WASHINGTON -- The conventional wisdom here is that Sen. Fred Thompson's investigation of abuses in fund-raising for the 1996 campaign was less than a resounding success. But it may be premature to reach such a verdict.
As political theater, the public hearings were not much fun unless you enjoyed watching Don Fowler, former chairman of the Democratic National Committee, and Bruce Babbitt, current secretary of Interior, squirm in their chairs while trying to explain their relationship with the White House tough guy, deputy chief of staff Harold Ickes.

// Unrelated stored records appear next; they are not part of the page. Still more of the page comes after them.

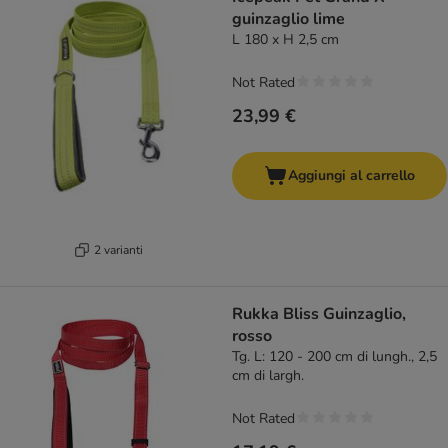
guinzaglio lime
L 180 x H 2,5 cm
Not Rated
23,99 €
Aggiungi al carrello
2 varianti
Rukka Bliss Guinzaglio,
rosso
Tg. L: 120 - 200 cm di lungh., 2,5
cm di largh.
Not Rated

Indeed, the most engaging witness may have been the most politically amoral -- Roger Tamraz, the big operator who gave the Democrats $300,000 so he could get into the White House and promote his plan for financing a Middle East pipeline. He made it plain that he had no interest in the ideology or program of the Democratic Party or, for that matter, in President Clinton's future. And his only regret seemed to be that he should have spent $600,000 if he expected that White House access to buy anything.
Just why we should expect to be entertained by congressional investigations isn't clear. But, as Mr. Thompson himself noted in shutting down the public phase of the inquiry, the dramatic revelations of the Watergate hearings a generation ago have raised expectations of similar headline-grabbing disclosures whenever the television cameras are turned on a witness.
As a partisan exercise, the hearings by the Senate Government Operations Committee also fell far short of the extravagant expectations of some Republicans. The testimony confirmed that Mr. Clinton and his minions were shameless in their use of the White House to raise huge amounts of unregulated soft money contributions. But it also became clear that the Republicans, too, exploited the same loophole in the present system of regulating political spending, if it can be called that.
No political hero
In a narrower political sense, the hearings also have failed to produce a political hero who now might entertain great notions of running for president on the basis of his or her new renown. If there was a single "winner," it may have been Sen. Susan Collins, the freshman Republican from Maine, who was persistent and probing in her questions without becoming a showboat.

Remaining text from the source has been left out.